Not just Republicans, but President Biden and the 2020 Democratic National Platform have backed Gen IV nuclear power. The latter, for the first time since the Democrats’ 1972 platform, endorses nukes in a passage supporting “all zero-carbon technologies, including hydroelectric power, geothermal, existing and advanced nuclear, and carbon capture and storage.” Even Rep. Alexandria Ocasio-Cortez (D-N.Y.), leader of The Squad of liberal representatives, has said her Green New Deal “leaves the door open on nuclear so that we can have that conversation.”
Unfortunately, California’s only remaining nuclear power plant, at Diablo Canyon, is scheduled to be shut down in 2025. Of course it’s not a Gen IV plant. Yet it is still structurally sound. And the attitude toward it reflects general state policy toward all nuclear power.
Yet a study from November 2021 by scientists at Stanford University and the Massachusetts Institute of Technology recommended it be kept open until 2035. It’s called “An Assessment of the Diablo-Canyon Nuclear Plant for Zero-Carbon Electricity, Desalination, and Hydrogen Production.”
“Even assuming rapid and unconstrained buildout of renewable energy, the continued operation of Diablo Canyon would significantly reduce California’s use of natural gas for electricity production from 2025 to 2035 by approximately 10.2 TWh [terawatt hour; which is 1 trillion watt hours] per year. In doing so, Diablo Canyon would also reduce California carbon emissions by an average of 7 Mt [metric tons of] CO2 a year from 2025-2035, corresponding to an 11 percent reduction in CO2from the electricity sector relative to 2017 levels, for a cumulative total of 35 Mt CO2from 2025-2030 alone …
“To achieve a zero-carbon economy, California will likely need hundreds of millions of kilograms of hydrogen-based, zero-carbon fuels annually. Hydrogen is currently produced from unabated natural gas, which results in significant carbon emissions. As with renewables, producing hydrogen from nuclear energy results in no carbon emissions …
China Isn’t ‘Woke’
But who is going to develop and build the new plants?

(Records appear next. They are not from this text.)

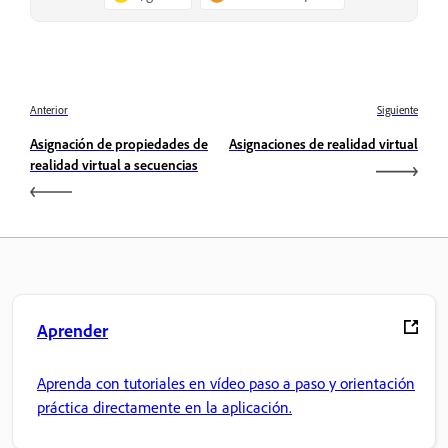
Anterior
Siguiente
Asignación de propiedades de
Asignaciones de realidad virtual
realidad virtual a secuencias
Aprender
Aprenda con tutoriales en vídeo paso a paso y orientación
práctica directamente en la aplicación.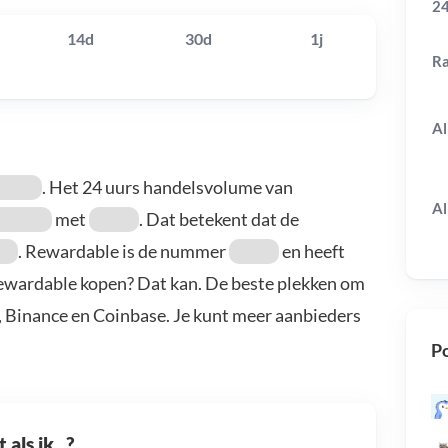
24
14d
30d
1j
R
Al
. Het 24 uurs handelsvolume van
Al
met
. Dat betekent dat de
. Rewardable is de nummer
en heeft
Rewardable kopen? Dat kan. De beste plekken om
, Binance en Coinbase. Je kunt meer aanbieders
Po
als ik...?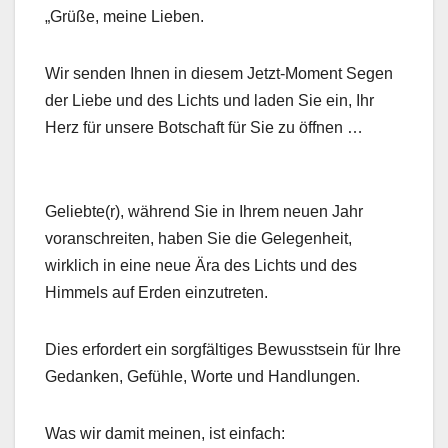
„Grüße, meine Lieben.
Wir senden Ihnen in diesem Jetzt-Moment Segen
der Liebe und des Lichts und laden Sie ein, Ihr
Herz für unsere Botschaft für Sie zu öffnen …
Geliebte(r), während Sie in Ihrem neuen Jahr
voranschreiten, haben Sie die Gelegenheit,
wirklich in eine neue Ära des Lichts und des
Himmels auf Erden einzutreten.
Dies erfordert ein sorgfältiges Bewusstsein für Ihre
Gedanken, Gefühle, Worte und Handlungen.
Was wir damit meinen, ist einfach: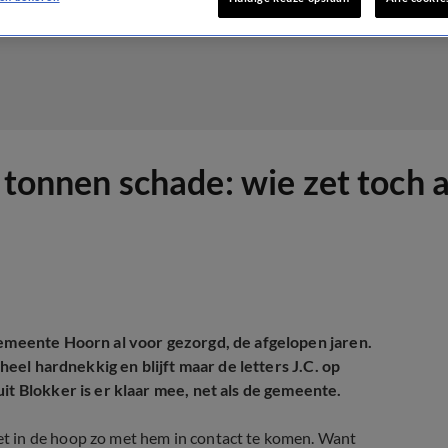
 tonnen schade: wie zet toch a
gemeente Hoorn al voor gezorgd, de afgelopen jaren.
 heel hardnekkig en blijft maar de letters J.C. op
it Blokker is er klaar mee, net als de gemeente.
t in de hoop zo met hem in contact te komen. Want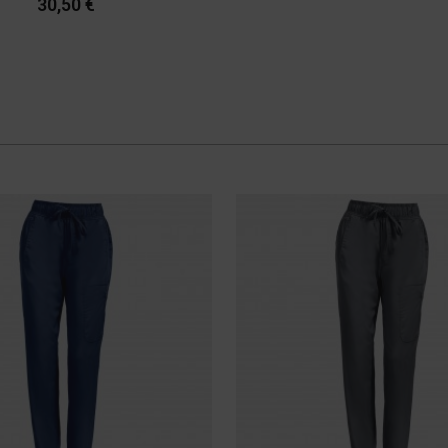
30,50 €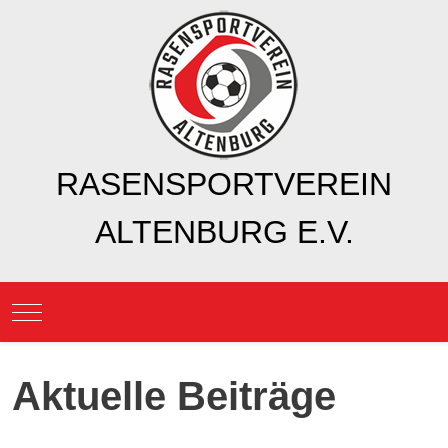
RASENSPORTVEREIN
ALTENBURG E.V.
Mobile Menu Toggle
Aktuelle Beiträge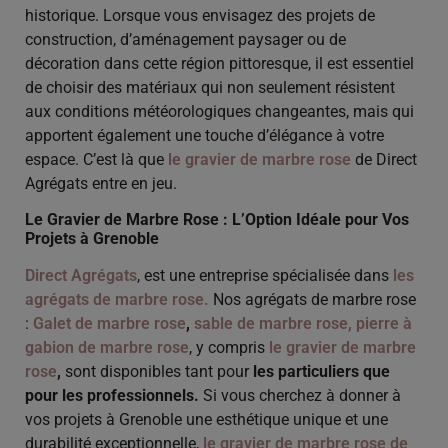
historique. Lorsque vous envisagez des projets de
construction, d’aménagement paysager ou de
décoration dans cette région pittoresque, il est essentiel
de choisir des matériaux qui non seulement résistent
aux conditions météorologiques changeantes, mais qui
apportent également une touche d’élégance à votre
espace. C’est là que
le gravier de marbre rose
de Direct
Agrégats entre en jeu.
Le Gravier de Marbre Rose : L’Option Idéale pour Vos
Projets à Grenoble
Direct Agrégats
, est une entreprise spécialisée dans
les
agrégats de marbre rose
.
Nos agrégats de marbre rose
:
Galet de marbre rose
,
sable de marbre rose,
pierre à
gabion de marbre rose
, y compris
le gravier de marbre
rose
,
sont disponibles tant pour
les particuliers que
pour les professionnels.
Si vous cherchez à donner à
vos projets à Grenoble une esthétique unique et une
durabilité exceptionnelle,
le gravier de marbre rose de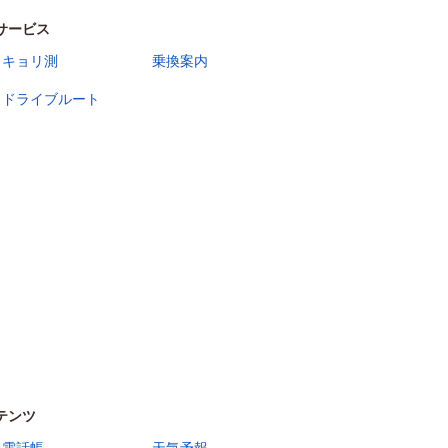
サービス
キョリ測
乗換案内
ドライブルート
テンツ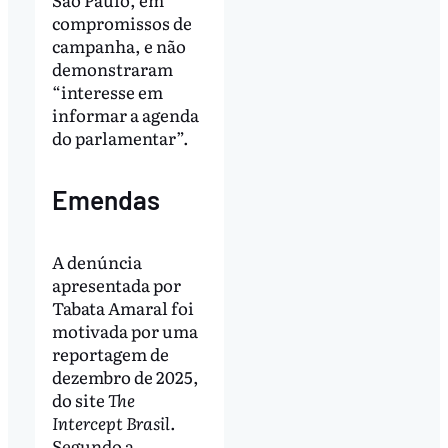
compromissos de
campanha, e não
demonstraram
“interesse em
informar a agenda
do parlamentar”.
Emendas
A denúncia
apresentada por
Tabata Amaral foi
motivada por uma
reportagem de
dezembro de 2025,
do site
The
Intercept Brasil
.
Segundo a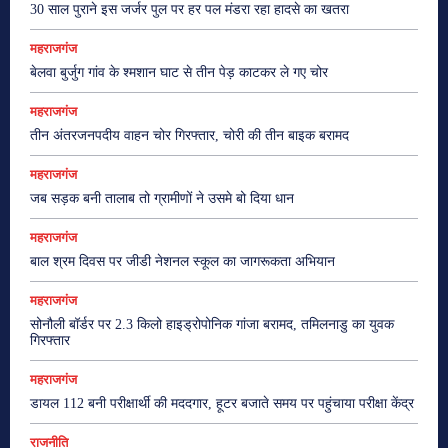
30 साल पुराने इस जर्जर पुल पर हर पल मंडरा रहा हादसे का खतरा
महराजगंज
बेलवा बुर्जुग गांव के श्मशान घाट से तीन पेड़ काटकर ले गए चोर
महराजगंज
तीन अंतरजनपदीय वाहन चोर गिरफ्तार, चोरी की तीन बाइक बरामद
महराजगंज
जब सड़क बनी तालाब तो ग्रामीणों ने उसमे बो दिया धान
महराजगंज
बाल श्रम दिवस पर जीडी नेशनल स्कूल का जागरूकता अभियान
महराजगंज
सोनौली बॉर्डर पर 2.3 किलो हाइड्रोपोनिक गांजा बरामद, तमिलनाडु का युवक
गिरफ्तार
महराजगंज
डायल 112 बनी परीक्षार्थी की मददगार, हूटर बजाते समय पर पहुंचाया परीक्षा केंद्र
राजनीति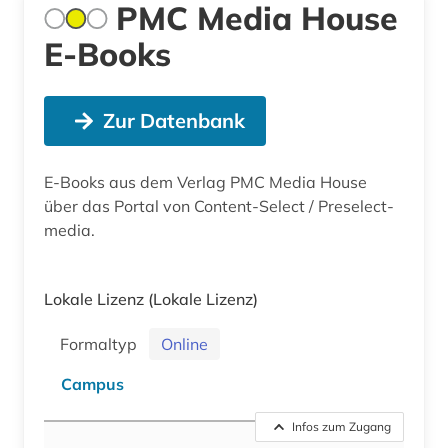
PMC Media House
E-Books
Zur Datenbank
E-Books aus dem Verlag PMC Media House
über das Portal von Content-Select / Preselect-
media.
Lokale Lizenz
(Lokale Lizenz)
Formaltyp
Online
Campus
Infos zum Zugang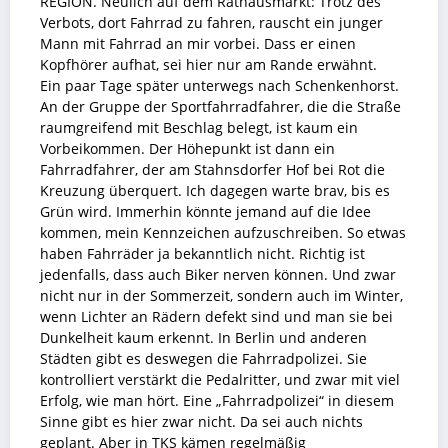
REGION. Neulich auf dem Rathausmarkt: Trotz des
Verbots, dort Fahrrad zu fahren, rauscht ein junger
Mann mit Fahrrad an mir vorbei. Dass er einen
Kopfhörer aufhat, sei hier nur am Rande erwähnt.
Ein paar Tage später unterwegs nach Schenkenhorst.
An der Gruppe der Sportfahrradfahrer, die die Straße
raumgreifend mit Beschlag belegt, ist kaum ein
Vorbeikommen. Der Höhepunkt ist dann ein
Fahrradfahrer, der am Stahnsdorfer Hof bei Rot die
Kreuzung überquert. Ich dagegen warte brav, bis es
Grün wird. Immerhin könnte jemand auf die Idee
kommen, mein Kennzeichen aufzuschreiben. So etwas
haben Fahrräder ja bekanntlich nicht. Richtig ist
jedenfalls, dass auch Biker nerven können. Und zwar
nicht nur in der Sommerzeit, sondern auch im Winter,
wenn Lichter an Rädern defekt sind und man sie bei
Dunkelheit kaum erkennt. In Berlin und anderen
Städten gibt es deswegen die Fahrradpolizei. Sie
kontrolliert verstärkt die Pedalritter, und zwar mit viel
Erfolg, wie man hört. Eine „Fahrradpolizei“ in diesem
Sinne gibt es hier zwar nicht. Da sei auch nichts
geplant. Aber in TKS kämen regelmäßig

In technology, the first to market usually dominates the industry. Technology this advanced requires promoting the smartest people not only at the top positions, but also at the crucial mid-level engineering positions.China’s control by the Chinese Communist Party suppresses crucial civil liberties, which brings its own limitations. But the party is hellbent on advancing technology in all areas, including nuclear power generation. For science, at least, it is a strong meritocracy.
By contrast, the United States for a decade has fallen into a paroxysm of “wokeism.” Even science now is subject to criteria based on political factors instead of merit. A year ago in May, the University of California, the world’s premiere state-run system, dropped the SAT intelligence test for admission.
So, instead of admitting and graduating the best and the brightest in science, math, technology, and engineering, to compete with China’s best, we’ll be promoting those who check the correct “woke” boxes on application forms.
California has the facilities and the brainpower to lead the world in Gen IV and other technologies. It can do so only if the San Francisco parent revolt spreads across the whole state.